I am sure this particular finnish forum often presents just fine questions related to noise, that could be interesting to discuss. It just usually won't happen over there.
Like question of lack of female presence in documentary, not sure if it is particularly good question, but it is something that can be asked, and would be very easy to answer as well. If documentary is about things that actually exists and has happened in context of theme of the document (real deal noise, not experimental sound, performance art, etc)... Then that's that.
I think the absolute core idea, that can be found from documentary as well as SI interview with director, is that it is all up to just doing it.
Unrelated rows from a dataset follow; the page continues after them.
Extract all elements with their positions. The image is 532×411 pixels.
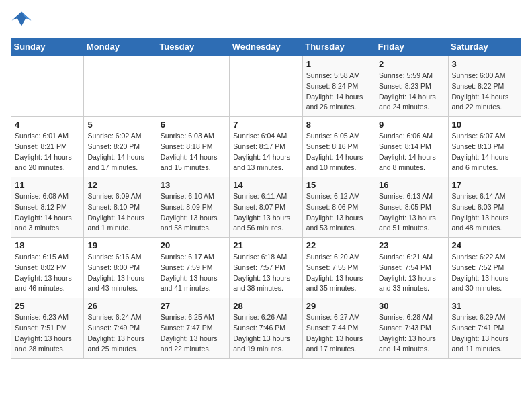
day-info: Sunrise: 6:04 AM Sunset: 8:17 PM Dayligh… bbox=[233, 131, 298, 173]
calendar-day-cell: 3Sunrise: 6:00 AM Sunset: 8:22 PM Daylig… bbox=[448, 56, 521, 117]
day-info: Sunrise: 6:00 AM Sunset: 8:22 PM Dayligh… bbox=[452, 71, 517, 113]
day-number: 29 bbox=[306, 301, 371, 311]
page-header bbox=[11, 11, 521, 30]
calendar-day-cell: 6Sunrise: 6:03 AM Sunset: 8:18 PM Daylig… bbox=[157, 117, 229, 177]
calendar-day-cell: 31Sunrise: 6:29 AM Sunset: 7:41 PM Dayli… bbox=[448, 298, 521, 359]
calendar-day-cell: 25Sunrise: 6:23 AM Sunset: 7:51 PM Dayli… bbox=[11, 298, 84, 359]
day-number: 22 bbox=[306, 240, 371, 250]
calendar-week-row: 11Sunrise: 6:08 AM Sunset: 8:12 PM Dayli… bbox=[11, 177, 521, 238]
calendar-day-cell: 19Sunrise: 6:16 AM Sunset: 8:00 PM Dayli… bbox=[84, 238, 157, 298]
calendar-day-cell bbox=[84, 56, 157, 117]
day-info: Sunrise: 6:10 AM Sunset: 8:09 PM Dayligh… bbox=[161, 191, 226, 234]
day-number: 3 bbox=[452, 59, 517, 69]
day-number: 18 bbox=[15, 240, 80, 250]
weekday-header: Monday bbox=[84, 38, 157, 56]
day-info: Sunrise: 6:25 AM Sunset: 7:47 PM Dayligh… bbox=[161, 312, 226, 355]
day-number: 10 bbox=[452, 120, 517, 130]
day-number: 26 bbox=[87, 301, 152, 311]
weekday-header: Wednesday bbox=[230, 38, 302, 56]
weekday-header: Friday bbox=[375, 38, 448, 56]
calendar-day-cell: 5Sunrise: 6:02 AM Sunset: 8:20 PM Daylig… bbox=[84, 117, 157, 177]
day-info: Sunrise: 6:12 AM Sunset: 8:06 PM Dayligh… bbox=[306, 191, 371, 234]
day-number: 4 bbox=[15, 120, 80, 130]
calendar-day-cell: 11Sunrise: 6:08 AM Sunset: 8:12 PM Dayli… bbox=[11, 177, 84, 238]
weekday-header: Tuesday bbox=[157, 38, 229, 56]
calendar-day-cell bbox=[11, 56, 84, 117]
calendar-day-cell: 26Sunrise: 6:24 AM Sunset: 7:49 PM Dayli… bbox=[84, 298, 157, 359]
day-info: Sunrise: 6:23 AM Sunset: 7:51 PM Dayligh… bbox=[15, 312, 80, 355]
day-info: Sunrise: 6:13 AM Sunset: 8:05 PM Dayligh… bbox=[379, 191, 444, 234]
day-info: Sunrise: 6:11 AM Sunset: 8:07 PM Dayligh… bbox=[233, 191, 298, 234]
day-number: 16 bbox=[379, 180, 444, 190]
day-info: Sunrise: 6:29 AM Sunset: 7:41 PM Dayligh… bbox=[452, 312, 517, 355]
calendar-day-cell: 21Sunrise: 6:18 AM Sunset: 7:57 PM Dayli… bbox=[230, 238, 302, 298]
calendar-day-cell: 10Sunrise: 6:07 AM Sunset: 8:13 PM Dayli… bbox=[448, 117, 521, 177]
day-info: Sunrise: 5:58 AM Sunset: 8:24 PM Dayligh… bbox=[306, 71, 371, 113]
calendar-day-cell: 24Sunrise: 6:22 AM Sunset: 7:52 PM Dayli… bbox=[448, 238, 521, 298]
day-number: 5 bbox=[87, 120, 152, 130]
calendar-week-row: 4Sunrise: 6:01 AM Sunset: 8:21 PM Daylig… bbox=[11, 117, 521, 177]
day-info: Sunrise: 6:26 AM Sunset: 7:46 PM Dayligh… bbox=[233, 312, 298, 355]
day-number: 23 bbox=[379, 240, 444, 250]
calendar-day-cell: 9Sunrise: 6:06 AM Sunset: 8:14 PM Daylig… bbox=[375, 117, 448, 177]
day-number: 11 bbox=[15, 180, 80, 190]
day-number: 17 bbox=[452, 180, 517, 190]
day-number: 21 bbox=[233, 240, 298, 250]
day-number: 1 bbox=[306, 59, 371, 69]
logo-icon bbox=[11, 11, 32, 30]
calendar-day-cell: 1Sunrise: 5:58 AM Sunset: 8:24 PM Daylig… bbox=[302, 56, 375, 117]
day-number: 20 bbox=[161, 240, 226, 250]
day-info: Sunrise: 6:17 AM Sunset: 7:59 PM Dayligh… bbox=[161, 252, 226, 294]
calendar-header-row: SundayMondayTuesdayWednesdayThursdayFrid… bbox=[11, 38, 521, 56]
day-number: 15 bbox=[306, 180, 371, 190]
day-info: Sunrise: 6:06 AM Sunset: 8:14 PM Dayligh… bbox=[379, 131, 444, 173]
day-number: 13 bbox=[161, 180, 226, 190]
calendar-day-cell: 22Sunrise: 6:20 AM Sunset: 7:55 PM Dayli… bbox=[302, 238, 375, 298]
calendar-day-cell: 4Sunrise: 6:01 AM Sunset: 8:21 PM Daylig… bbox=[11, 117, 84, 177]
day-info: Sunrise: 6:27 AM Sunset: 7:44 PM Dayligh… bbox=[306, 312, 371, 355]
day-info: Sunrise: 6:20 AM Sunset: 7:55 PM Dayligh… bbox=[306, 252, 371, 294]
day-info: Sunrise: 6:16 AM Sunset: 8:00 PM Dayligh… bbox=[87, 252, 152, 294]
calendar-day-cell: 30Sunrise: 6:28 AM Sunset: 7:43 PM Dayli… bbox=[375, 298, 448, 359]
calendar-day-cell: 23Sunrise: 6:21 AM Sunset: 7:54 PM Dayli… bbox=[375, 238, 448, 298]
calendar-week-row: 18Sunrise: 6:15 AM Sunset: 8:02 PM Dayli… bbox=[11, 238, 521, 298]
day-info: Sunrise: 6:28 AM Sunset: 7:43 PM Dayligh… bbox=[379, 312, 444, 355]
day-number: 8 bbox=[306, 120, 371, 130]
day-info: Sunrise: 6:09 AM Sunset: 8:10 PM Dayligh… bbox=[87, 191, 152, 234]
day-info: Sunrise: 6:24 AM Sunset: 7:49 PM Dayligh… bbox=[87, 312, 152, 355]
day-number: 2 bbox=[379, 59, 444, 69]
calendar-day-cell: 27Sunrise: 6:25 AM Sunset: 7:47 PM Dayli… bbox=[157, 298, 229, 359]
day-info: Sunrise: 6:14 AM Sunset: 8:03 PM Dayligh… bbox=[452, 191, 517, 234]
day-number: 14 bbox=[233, 180, 298, 190]
calendar-day-cell: 20Sunrise: 6:17 AM Sunset: 7:59 PM Dayli… bbox=[157, 238, 229, 298]
calendar-week-row: 25Sunrise: 6:23 AM Sunset: 7:51 PM Dayli… bbox=[11, 298, 521, 359]
calendar-day-cell: 12Sunrise: 6:09 AM Sunset: 8:10 PM Dayli… bbox=[84, 177, 157, 238]
day-number: 7 bbox=[233, 120, 298, 130]
day-number: 25 bbox=[15, 301, 80, 311]
day-number: 31 bbox=[452, 301, 517, 311]
logo bbox=[11, 11, 35, 30]
calendar-week-row: 1Sunrise: 5:58 AM Sunset: 8:24 PM Daylig… bbox=[11, 56, 521, 117]
day-number: 27 bbox=[161, 301, 226, 311]
day-number: 30 bbox=[379, 301, 444, 311]
calendar-day-cell: 28Sunrise: 6:26 AM Sunset: 7:46 PM Dayli… bbox=[230, 298, 302, 359]
calendar-day-cell: 17Sunrise: 6:14 AM Sunset: 8:03 PM Dayli… bbox=[448, 177, 521, 238]
day-number: 19 bbox=[87, 240, 152, 250]
weekday-header: Thursday bbox=[302, 38, 375, 56]
day-info: Sunrise: 6:21 AM Sunset: 7:54 PM Dayligh… bbox=[379, 252, 444, 294]
calendar-day-cell: 15Sunrise: 6:12 AM Sunset: 8:06 PM Dayli… bbox=[302, 177, 375, 238]
day-info: Sunrise: 6:01 AM Sunset: 8:21 PM Dayligh… bbox=[15, 131, 80, 173]
weekday-header: Saturday bbox=[448, 38, 521, 56]
day-info: Sunrise: 6:18 AM Sunset: 7:57 PM Dayligh… bbox=[233, 252, 298, 294]
day-info: Sunrise: 6:08 AM Sunset: 8:12 PM Dayligh… bbox=[15, 191, 80, 234]
calendar-day-cell: 18Sunrise: 6:15 AM Sunset: 8:02 PM Dayli… bbox=[11, 238, 84, 298]
calendar-day-cell bbox=[230, 56, 302, 117]
day-info: Sunrise: 6:02 AM Sunset: 8:20 PM Dayligh… bbox=[87, 131, 152, 173]
day-number: 12 bbox=[87, 180, 152, 190]
day-number: 9 bbox=[379, 120, 444, 130]
day-info: Sunrise: 6:22 AM Sunset: 7:52 PM Dayligh… bbox=[452, 252, 517, 294]
calendar-day-cell: 7Sunrise: 6:04 AM Sunset: 8:17 PM Daylig… bbox=[230, 117, 302, 177]
calendar-day-cell: 8Sunrise: 6:05 AM Sunset: 8:16 PM Daylig… bbox=[302, 117, 375, 177]
calendar-day-cell bbox=[157, 56, 229, 117]
day-info: Sunrise: 5:59 AM Sunset: 8:23 PM Dayligh… bbox=[379, 71, 444, 113]
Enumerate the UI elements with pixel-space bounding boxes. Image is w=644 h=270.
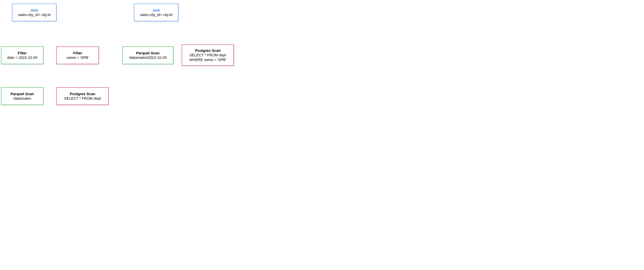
node-detail: SELECT * FROM dept: [182, 53, 234, 57]
left-parquet-scan-node: Parquet Scan /data/sales: [1, 87, 44, 105]
left-filter-parquet-node: Filter date = 2022-10-29: [1, 46, 44, 64]
left-filter-postgres-node: Filter name = 'SPB': [56, 46, 99, 64]
node-title: Parquet Scan: [1, 92, 43, 96]
right-join-node: Join sales.city_id= city.id: [134, 4, 178, 21]
left-postgres-scan-node: Postgres Scan SELECT * FROM dept: [56, 87, 108, 105]
node-title: Postgres Scan: [57, 92, 108, 96]
node-detail: name = 'SPB': [57, 55, 98, 60]
node-detail: sales.city_id= city.id: [12, 12, 56, 17]
left-join-node: Join sales.city_id= city.id: [12, 4, 56, 21]
right-parquet-scan-node: Parquet Scan /data/sales/2022-10-29: [122, 46, 173, 64]
node-detail: SELECT * FROM dept: [57, 96, 108, 101]
right-postgres-scan-node: Postgres Scan SELECT * FROM dept WHERE n…: [182, 44, 234, 66]
node-title: Join: [134, 8, 178, 13]
node-title: Filter: [57, 51, 98, 55]
query-plan-diagram: Join sales.city_id= city.id Filter date …: [0, 0, 258, 108]
node-title: Join: [12, 8, 56, 13]
node-detail: /data/sales: [1, 96, 43, 101]
node-title: Postgres Scan: [182, 48, 234, 53]
node-detail: date = 2022-10-29: [1, 55, 43, 60]
node-detail: sales.city_id= city.id: [134, 12, 178, 17]
node-detail: /data/sales/2022-10-29: [122, 55, 173, 60]
node-detail: WHERE name = 'SPB': [182, 57, 234, 62]
node-title: Filter: [1, 51, 43, 55]
node-title: Parquet Scan: [122, 51, 173, 55]
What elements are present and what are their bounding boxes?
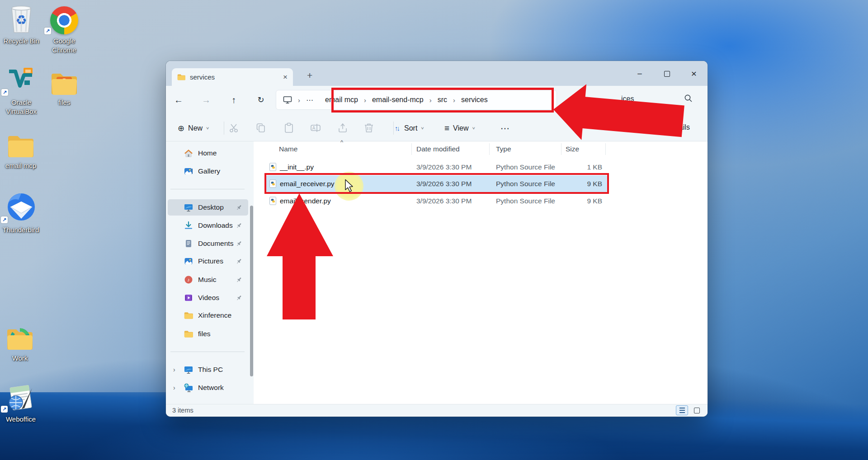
chevron-down-icon: ˅ [421, 126, 424, 131]
column-header-name[interactable]: Name [279, 145, 297, 153]
paste-icon[interactable] [283, 122, 294, 133]
annotation-selected-file-red-box [264, 173, 609, 194]
svg-text:A: A [312, 126, 316, 131]
column-separator[interactable] [605, 143, 606, 155]
shortcut-arrow-icon: ↗ [1, 406, 8, 413]
thumbnail-view-toggle[interactable] [691, 405, 703, 415]
sidebar-item-gallery[interactable]: Gallery [168, 163, 248, 179]
sidebar-item-pictures[interactable]: Pictures [168, 253, 248, 269]
desktop-icon-weboffice[interactable]: ↗ Weboffice [0, 381, 43, 424]
sidebar-item-videos[interactable]: Videos [168, 290, 248, 306]
desktop-icon-thunderbird[interactable]: ↗ Thunderbird [0, 192, 43, 235]
sidebar-item-downloads[interactable]: Downloads [168, 217, 248, 234]
pin-icon [235, 276, 243, 284]
refresh-button[interactable]: ↻ [252, 92, 269, 108]
tab-close-icon[interactable]: × [283, 73, 288, 81]
sidebar-item-home[interactable]: Home [168, 145, 248, 161]
copy-icon[interactable] [256, 122, 267, 133]
shortcut-arrow-icon: ↗ [44, 28, 51, 34]
new-button[interactable]: ⊕ New ˅ [174, 120, 213, 136]
column-header-date-modified[interactable]: Date modified [416, 145, 460, 153]
column-separator[interactable] [489, 143, 490, 155]
status-bar: 3 items [166, 404, 708, 417]
up-button[interactable]: ↑ [225, 92, 242, 108]
sidebar-item-documents[interactable]: Documents [168, 235, 248, 252]
sidebar-scrollbar[interactable] [250, 206, 253, 376]
minimize-button[interactable]: – [629, 66, 650, 81]
column-header-type[interactable]: Type [496, 145, 511, 153]
chevron-expand-icon[interactable]: › [173, 384, 175, 391]
sidebar-separator [170, 352, 245, 352]
new-tab-button[interactable]: + [307, 70, 312, 81]
file-type: Python Source File [496, 192, 555, 209]
chevron-right-icon: › [298, 96, 300, 104]
back-button[interactable]: ← [170, 92, 187, 108]
maximize-icon [664, 71, 670, 77]
desktop-icon [184, 203, 193, 212]
desktop-icon-label: files [42, 98, 87, 107]
column-separator[interactable] [411, 143, 412, 155]
documents-icon [184, 239, 193, 248]
folder-icon [0, 320, 42, 352]
desktop-icon-label: email mcp [0, 161, 43, 170]
gallery-icon [184, 167, 193, 176]
file-date-modified: 3/9/2026 3:30 PM [416, 192, 472, 209]
pin-icon [235, 258, 243, 265]
list-view-icon [679, 408, 685, 413]
folder-icon [0, 127, 43, 159]
delete-icon[interactable] [363, 122, 374, 133]
desktop-icon-label: Work [0, 354, 42, 363]
pin-icon [235, 240, 243, 248]
desktop-icon-files[interactable]: files [42, 64, 87, 107]
close-button[interactable]: × [684, 66, 704, 81]
pin-icon [235, 294, 243, 302]
details-view-toggle[interactable] [676, 405, 688, 415]
pictures-icon [184, 257, 193, 266]
annotation-breadcrumb-red-box [331, 88, 554, 113]
desktop-icon-email-mcp[interactable]: email mcp [0, 127, 43, 170]
sidebar-item-files[interactable]: files [168, 326, 248, 342]
music-icon: ♪ [184, 275, 193, 284]
sidebar-item-desktop[interactable]: Desktop [168, 199, 248, 216]
desktop-icon-label: Google Chrome [42, 37, 87, 54]
sidebar-item-this-pc[interactable]: › This PC [168, 361, 248, 378]
virtualbox-icon: ↗ [0, 64, 44, 96]
sort-arrows-icon: ↑↓ [395, 124, 399, 132]
sort-ascending-caret: ^ [340, 139, 343, 146]
sidebar-item-music[interactable]: ♪ Music [168, 272, 248, 288]
see-more-button[interactable]: ⋯ [496, 120, 514, 136]
videos-icon [184, 293, 193, 302]
column-separator[interactable] [561, 143, 561, 155]
weboffice-icon: ↗ [0, 381, 43, 413]
pin-icon [235, 204, 243, 211]
chrome-icon: ↗ [42, 3, 87, 34]
folder-icon [42, 64, 87, 96]
toolbar-divider [224, 122, 224, 135]
desktop-icon-label: Oracle VirtualBox [0, 98, 44, 116]
breadcrumb-overflow[interactable]: ⋯ [306, 96, 314, 104]
shortcut-arrow-icon: ↗ [1, 216, 8, 223]
desktop-icon-google-chrome[interactable]: ↗ Google Chrome [42, 3, 87, 54]
large-icons-view-icon [694, 408, 700, 413]
column-header-size[interactable]: Size [566, 145, 579, 153]
tab-services[interactable]: services × [172, 68, 293, 86]
maximize-button[interactable] [656, 66, 677, 81]
desktop-icon-work[interactable]: Work [0, 320, 42, 363]
chevron-expand-icon[interactable]: › [173, 366, 175, 373]
share-icon[interactable] [337, 122, 348, 133]
desktop-icon-recycle-bin[interactable]: ♻ Recycle Bin [0, 3, 44, 46]
sort-button[interactable]: ↑↓ Sort ˅ [391, 120, 428, 136]
sidebar-item-xinference[interactable]: Xinference [168, 307, 248, 324]
chevron-down-icon: ˅ [472, 126, 475, 131]
file-size: 9 KB [573, 192, 602, 209]
cut-icon[interactable] [229, 122, 240, 133]
view-lines-icon: ≡ [444, 123, 449, 133]
pin-icon [235, 222, 243, 230]
recycle-bin-icon: ♻ [0, 3, 44, 34]
forward-button[interactable]: → [198, 92, 215, 108]
sidebar-item-network[interactable]: › Network [168, 380, 248, 396]
view-button[interactable]: ≡ View ˅ [441, 120, 479, 136]
desktop-icon-oracle-virtualbox[interactable]: ↗ Oracle VirtualBox [0, 64, 44, 116]
desktop-icon-label: Thunderbird [0, 225, 43, 235]
rename-icon[interactable]: A [310, 122, 321, 133]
As encouragement, I am sure director could give even exact details what was being used. What I could mention from technical aspects, almost all live footage is smartphone videos. They are pretty damn good in quality. At least good enough for DIY documentary. Part of the interviews are that too. Software used to edit the video is free for anyone to download. If you got half decent phone, you don't need even computer. You can download something like capcut or anything like it, and you're pretty much ready to go. For advanced and higher aiming documentarists, one might want to look into lavalier mic and avoid the loud hollow room echos and distance quiet interview sound. That's like 30 euro investment and you get the broadcast quality sound.
Knowing that this is it, makes question interesting. Next step is merely the thing that is both blessing but also curse of DIY: One has to actually do it. No money needed really, just prioritizing what you spend your time with. Almost everybody has technology accessible. Also free instant distribution is just matter of signing up to video streaming service. Melun Maa should work as encouragement that (theoretically) anyone can do it.